= Input material =
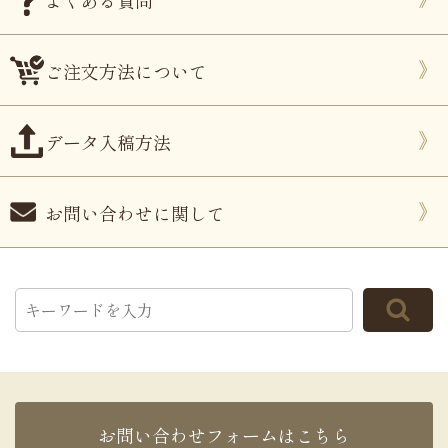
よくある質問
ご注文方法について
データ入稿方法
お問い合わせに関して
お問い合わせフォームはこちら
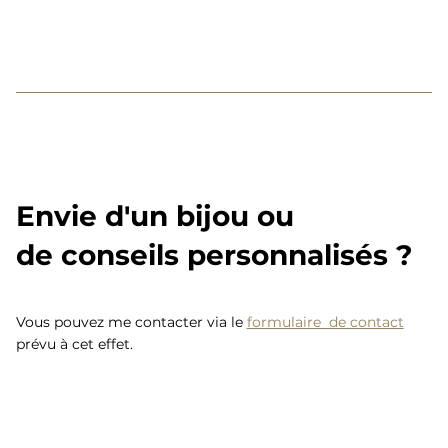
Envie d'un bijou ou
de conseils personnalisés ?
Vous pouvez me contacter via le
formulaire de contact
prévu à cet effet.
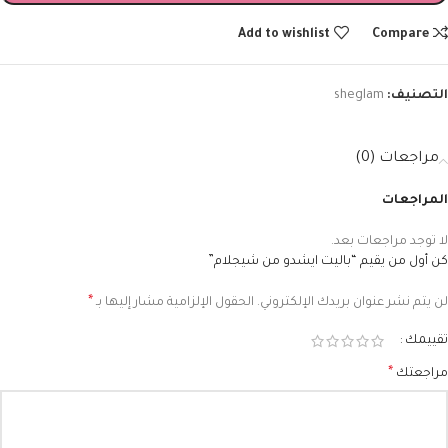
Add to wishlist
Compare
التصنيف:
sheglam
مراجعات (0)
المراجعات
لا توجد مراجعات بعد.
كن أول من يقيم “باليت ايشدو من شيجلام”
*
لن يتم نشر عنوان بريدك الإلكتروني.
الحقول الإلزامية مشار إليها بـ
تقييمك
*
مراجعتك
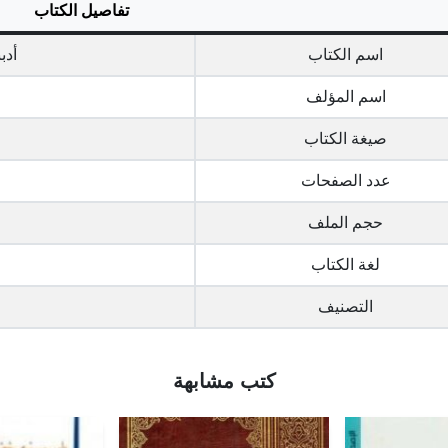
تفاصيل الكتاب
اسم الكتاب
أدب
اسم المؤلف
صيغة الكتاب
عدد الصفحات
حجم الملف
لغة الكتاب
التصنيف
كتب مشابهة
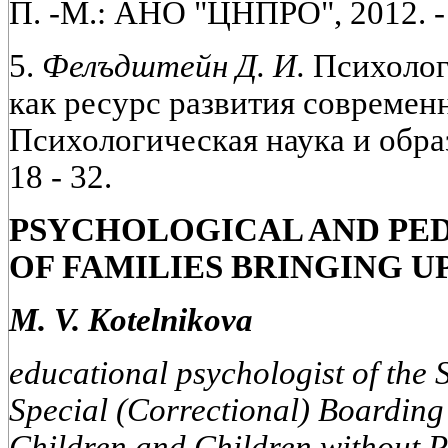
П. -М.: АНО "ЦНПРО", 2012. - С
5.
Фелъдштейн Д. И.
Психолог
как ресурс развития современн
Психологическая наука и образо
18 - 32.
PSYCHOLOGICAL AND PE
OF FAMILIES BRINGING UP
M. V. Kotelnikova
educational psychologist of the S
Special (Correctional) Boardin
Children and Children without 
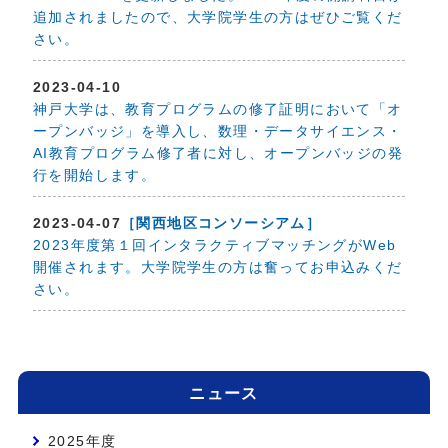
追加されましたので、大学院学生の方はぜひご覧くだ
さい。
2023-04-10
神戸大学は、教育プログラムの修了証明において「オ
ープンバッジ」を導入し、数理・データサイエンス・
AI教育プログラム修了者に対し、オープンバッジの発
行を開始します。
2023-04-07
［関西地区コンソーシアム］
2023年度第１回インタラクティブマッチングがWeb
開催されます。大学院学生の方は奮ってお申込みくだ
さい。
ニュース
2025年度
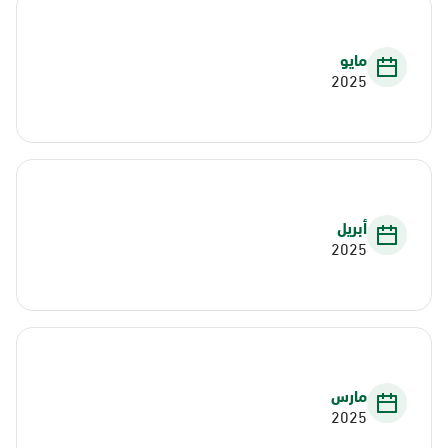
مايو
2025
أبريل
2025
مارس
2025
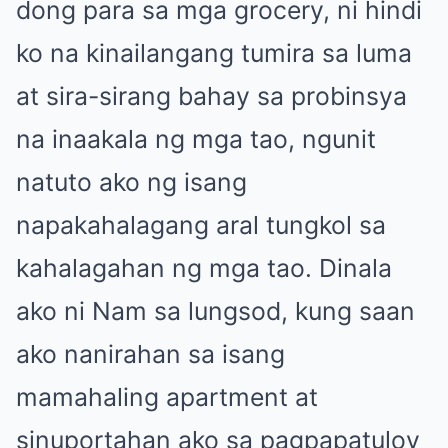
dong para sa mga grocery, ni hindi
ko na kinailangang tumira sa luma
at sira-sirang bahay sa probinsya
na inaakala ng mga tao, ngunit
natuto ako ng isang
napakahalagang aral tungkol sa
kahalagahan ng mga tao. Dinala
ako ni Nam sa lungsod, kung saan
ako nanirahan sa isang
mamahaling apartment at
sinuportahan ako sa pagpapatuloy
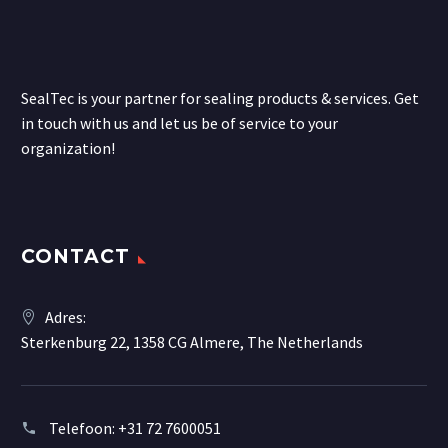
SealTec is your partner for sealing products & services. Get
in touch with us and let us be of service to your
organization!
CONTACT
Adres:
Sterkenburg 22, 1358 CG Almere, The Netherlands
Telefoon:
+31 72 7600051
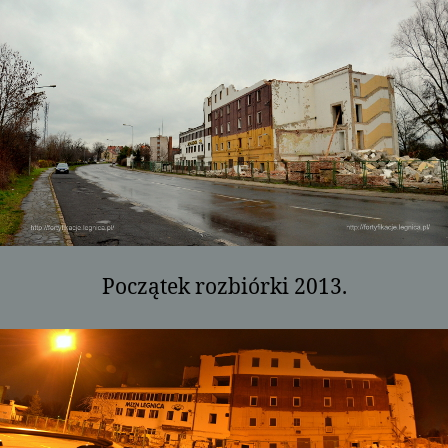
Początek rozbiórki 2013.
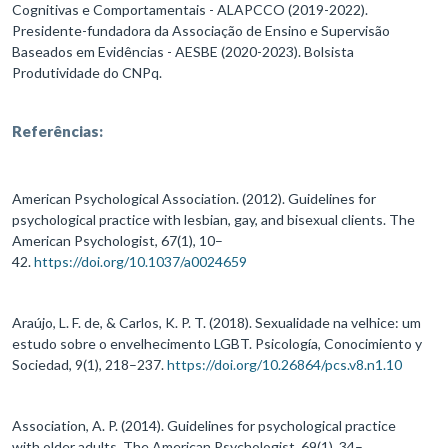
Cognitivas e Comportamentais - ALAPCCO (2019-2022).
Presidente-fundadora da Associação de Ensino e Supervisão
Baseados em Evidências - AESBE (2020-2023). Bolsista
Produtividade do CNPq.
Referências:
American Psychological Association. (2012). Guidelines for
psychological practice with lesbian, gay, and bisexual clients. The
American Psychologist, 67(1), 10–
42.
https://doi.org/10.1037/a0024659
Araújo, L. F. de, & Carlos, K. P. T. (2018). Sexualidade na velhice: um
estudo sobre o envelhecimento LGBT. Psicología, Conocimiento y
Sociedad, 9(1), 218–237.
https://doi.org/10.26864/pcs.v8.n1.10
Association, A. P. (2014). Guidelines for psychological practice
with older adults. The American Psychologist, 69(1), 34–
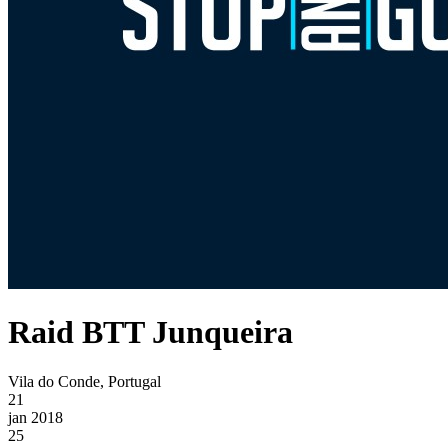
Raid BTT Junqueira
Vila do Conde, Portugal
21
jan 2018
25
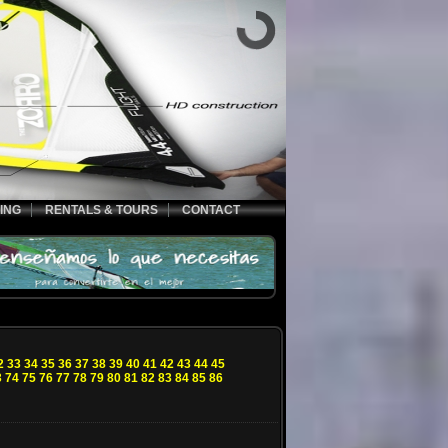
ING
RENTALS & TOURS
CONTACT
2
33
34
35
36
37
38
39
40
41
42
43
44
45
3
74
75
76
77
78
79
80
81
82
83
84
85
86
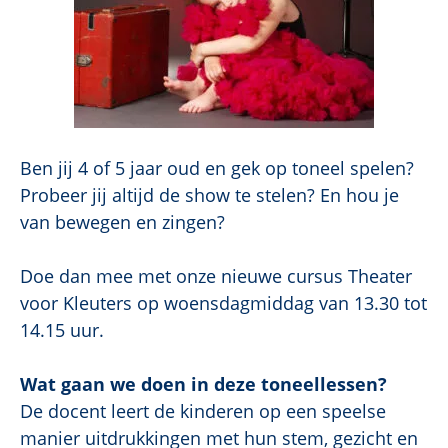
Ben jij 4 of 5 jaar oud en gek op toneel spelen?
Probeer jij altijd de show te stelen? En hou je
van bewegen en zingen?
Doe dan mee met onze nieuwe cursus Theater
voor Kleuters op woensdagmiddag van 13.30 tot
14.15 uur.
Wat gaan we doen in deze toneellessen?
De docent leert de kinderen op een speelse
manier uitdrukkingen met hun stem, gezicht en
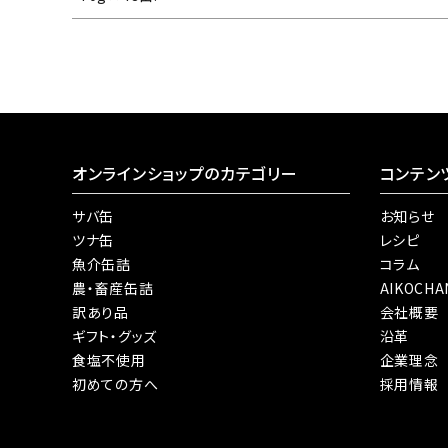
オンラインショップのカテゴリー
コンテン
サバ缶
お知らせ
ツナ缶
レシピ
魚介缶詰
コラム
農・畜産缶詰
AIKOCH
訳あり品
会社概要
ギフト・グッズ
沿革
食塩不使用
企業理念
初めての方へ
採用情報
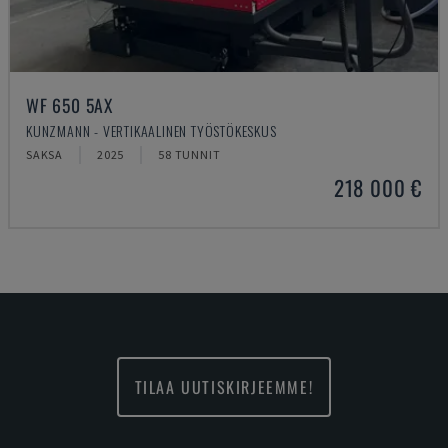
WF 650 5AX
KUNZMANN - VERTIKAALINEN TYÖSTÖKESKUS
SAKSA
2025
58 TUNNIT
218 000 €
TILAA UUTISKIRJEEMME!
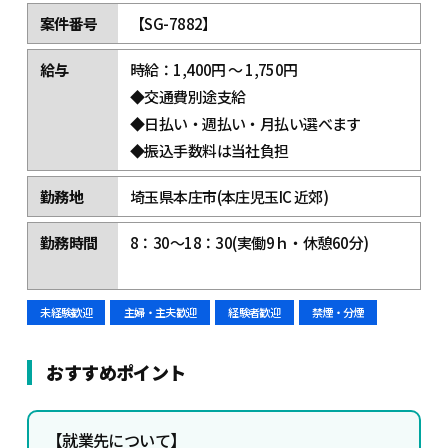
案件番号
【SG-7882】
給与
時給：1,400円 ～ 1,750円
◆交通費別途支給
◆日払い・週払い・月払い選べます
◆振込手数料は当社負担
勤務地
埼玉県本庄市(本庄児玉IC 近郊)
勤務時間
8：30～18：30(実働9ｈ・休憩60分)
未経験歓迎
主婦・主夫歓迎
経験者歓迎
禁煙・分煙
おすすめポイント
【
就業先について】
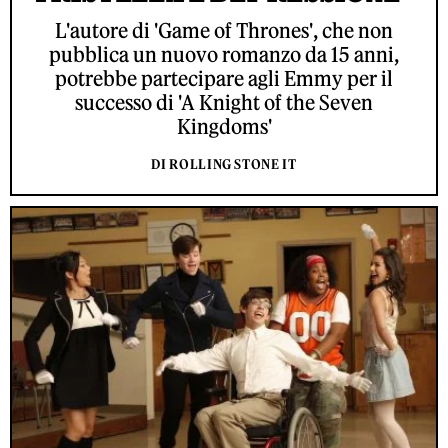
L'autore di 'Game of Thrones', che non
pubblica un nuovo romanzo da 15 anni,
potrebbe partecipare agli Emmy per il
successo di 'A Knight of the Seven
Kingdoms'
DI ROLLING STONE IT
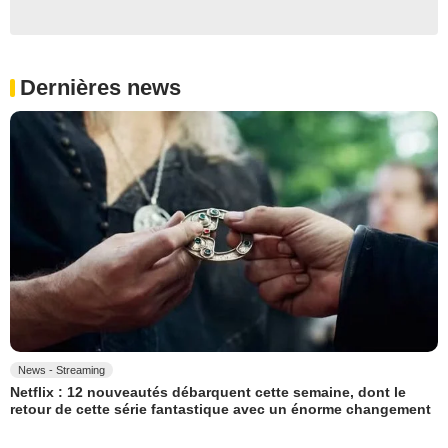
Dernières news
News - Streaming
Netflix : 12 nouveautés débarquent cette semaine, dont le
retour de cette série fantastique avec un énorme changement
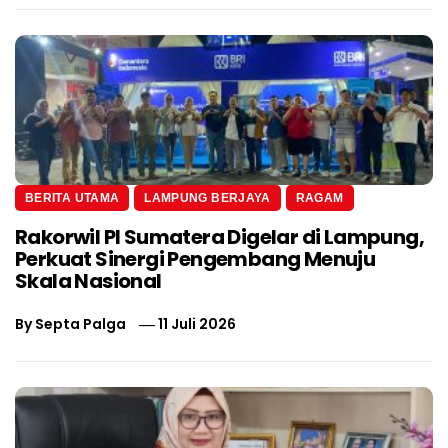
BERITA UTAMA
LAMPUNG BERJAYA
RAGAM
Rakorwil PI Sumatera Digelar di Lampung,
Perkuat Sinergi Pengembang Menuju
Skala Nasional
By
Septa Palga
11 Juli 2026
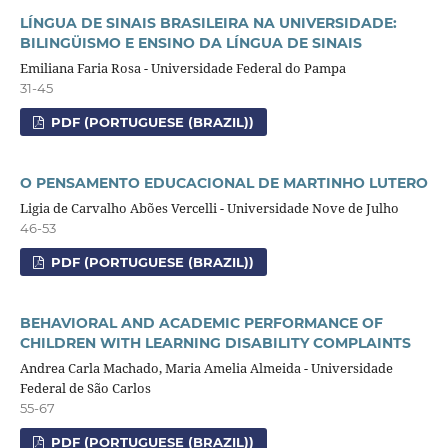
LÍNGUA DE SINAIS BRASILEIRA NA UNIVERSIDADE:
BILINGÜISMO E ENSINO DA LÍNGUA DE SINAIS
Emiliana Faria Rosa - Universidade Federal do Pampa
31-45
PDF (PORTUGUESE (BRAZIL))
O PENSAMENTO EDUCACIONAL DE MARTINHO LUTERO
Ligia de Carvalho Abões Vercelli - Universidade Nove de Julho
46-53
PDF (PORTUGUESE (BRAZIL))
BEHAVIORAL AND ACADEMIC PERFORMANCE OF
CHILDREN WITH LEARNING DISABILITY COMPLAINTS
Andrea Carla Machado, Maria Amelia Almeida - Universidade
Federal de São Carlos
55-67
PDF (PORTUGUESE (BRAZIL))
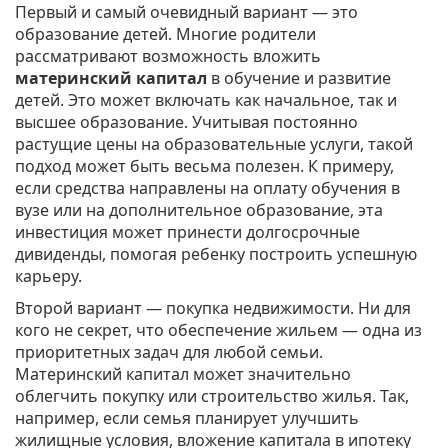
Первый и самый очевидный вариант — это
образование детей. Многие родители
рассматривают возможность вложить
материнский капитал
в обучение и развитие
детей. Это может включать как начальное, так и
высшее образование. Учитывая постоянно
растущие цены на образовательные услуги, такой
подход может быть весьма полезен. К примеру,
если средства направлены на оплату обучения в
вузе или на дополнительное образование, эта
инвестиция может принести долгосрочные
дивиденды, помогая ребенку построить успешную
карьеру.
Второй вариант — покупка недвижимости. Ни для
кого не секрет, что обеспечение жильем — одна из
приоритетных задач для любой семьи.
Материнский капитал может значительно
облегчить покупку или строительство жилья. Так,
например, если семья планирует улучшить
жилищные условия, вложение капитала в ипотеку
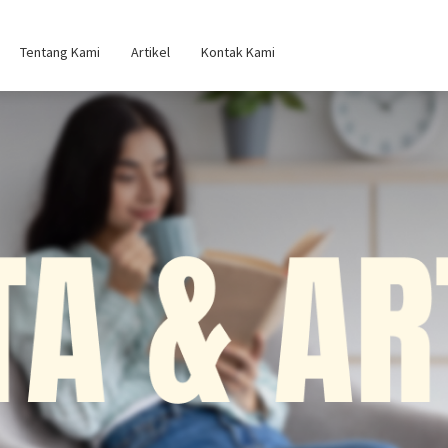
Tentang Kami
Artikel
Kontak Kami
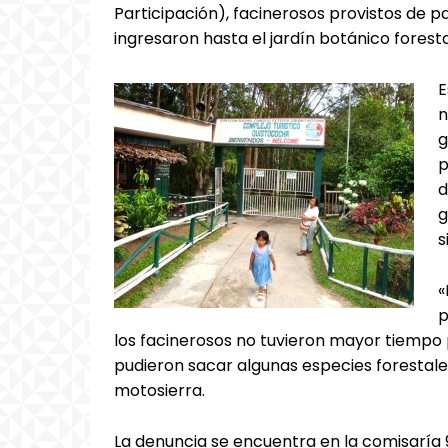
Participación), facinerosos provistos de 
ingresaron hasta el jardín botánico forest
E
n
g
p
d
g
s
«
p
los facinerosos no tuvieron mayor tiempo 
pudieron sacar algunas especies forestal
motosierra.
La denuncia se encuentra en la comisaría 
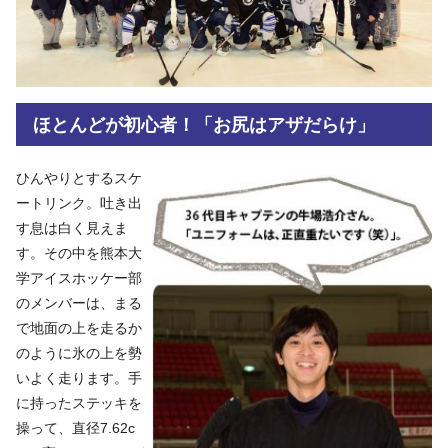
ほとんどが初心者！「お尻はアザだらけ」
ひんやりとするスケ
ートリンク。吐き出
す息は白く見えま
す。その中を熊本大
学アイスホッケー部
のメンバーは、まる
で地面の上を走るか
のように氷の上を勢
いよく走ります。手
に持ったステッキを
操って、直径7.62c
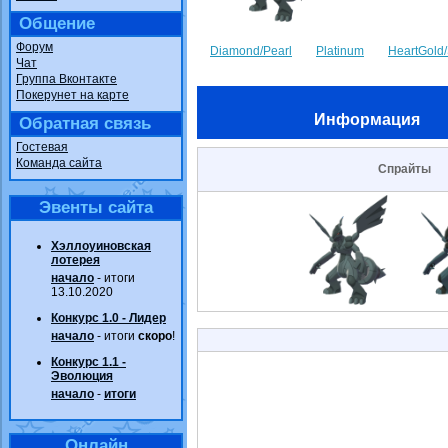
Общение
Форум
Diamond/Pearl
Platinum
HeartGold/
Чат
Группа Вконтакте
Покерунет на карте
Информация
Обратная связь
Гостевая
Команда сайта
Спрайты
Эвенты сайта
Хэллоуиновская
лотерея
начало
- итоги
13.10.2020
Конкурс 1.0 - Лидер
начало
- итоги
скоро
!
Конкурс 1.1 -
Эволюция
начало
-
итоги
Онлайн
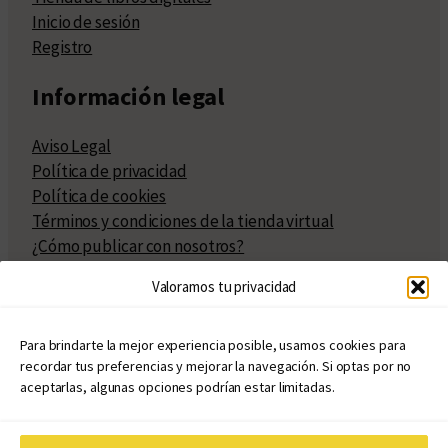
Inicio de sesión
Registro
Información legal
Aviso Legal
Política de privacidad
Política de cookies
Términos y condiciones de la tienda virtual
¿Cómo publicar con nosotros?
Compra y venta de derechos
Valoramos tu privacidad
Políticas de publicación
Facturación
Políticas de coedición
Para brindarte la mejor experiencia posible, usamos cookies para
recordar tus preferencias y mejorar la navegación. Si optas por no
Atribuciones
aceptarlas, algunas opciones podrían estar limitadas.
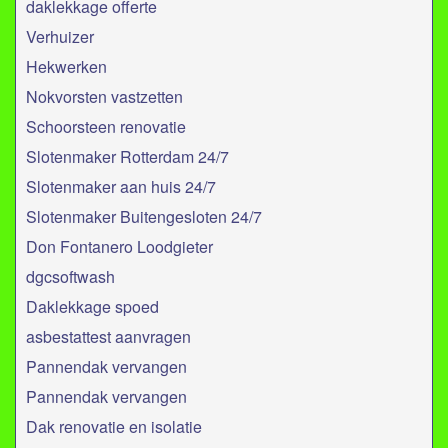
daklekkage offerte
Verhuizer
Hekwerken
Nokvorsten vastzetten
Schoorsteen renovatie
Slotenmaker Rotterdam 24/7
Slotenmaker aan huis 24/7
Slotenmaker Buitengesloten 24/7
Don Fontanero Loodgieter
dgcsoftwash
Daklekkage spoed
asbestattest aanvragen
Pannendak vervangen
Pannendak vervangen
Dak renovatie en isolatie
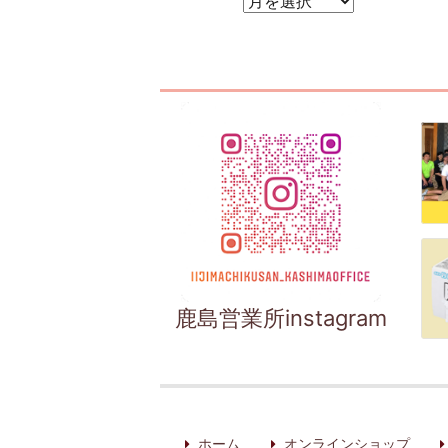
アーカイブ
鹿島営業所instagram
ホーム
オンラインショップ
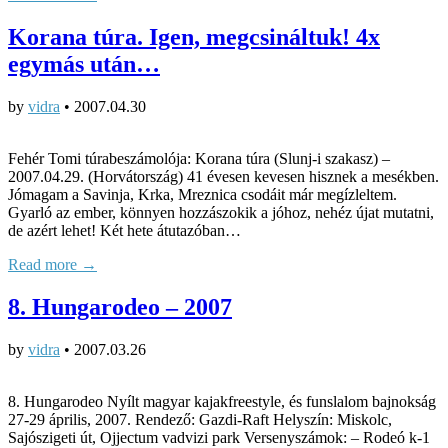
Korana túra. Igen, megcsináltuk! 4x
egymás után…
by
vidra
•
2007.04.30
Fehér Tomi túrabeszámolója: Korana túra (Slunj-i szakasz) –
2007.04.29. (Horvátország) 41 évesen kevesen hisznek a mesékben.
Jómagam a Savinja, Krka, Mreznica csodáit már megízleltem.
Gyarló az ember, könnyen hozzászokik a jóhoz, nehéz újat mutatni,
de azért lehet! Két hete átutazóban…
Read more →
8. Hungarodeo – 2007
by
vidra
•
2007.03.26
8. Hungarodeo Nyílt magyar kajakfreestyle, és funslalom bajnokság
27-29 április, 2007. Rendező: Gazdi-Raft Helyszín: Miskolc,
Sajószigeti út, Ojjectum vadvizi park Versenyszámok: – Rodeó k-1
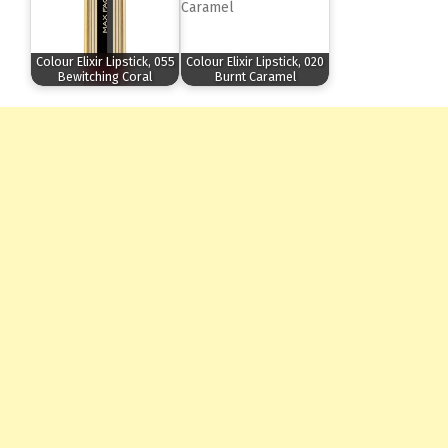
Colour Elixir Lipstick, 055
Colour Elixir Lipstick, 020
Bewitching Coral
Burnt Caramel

= Assignment =
Every line above that has the string "para" needs to be copied.

= Expected output =
dong para sa mga grocery, ni hindi
Para brindarte la mejor experiencia posible, usamos cookies para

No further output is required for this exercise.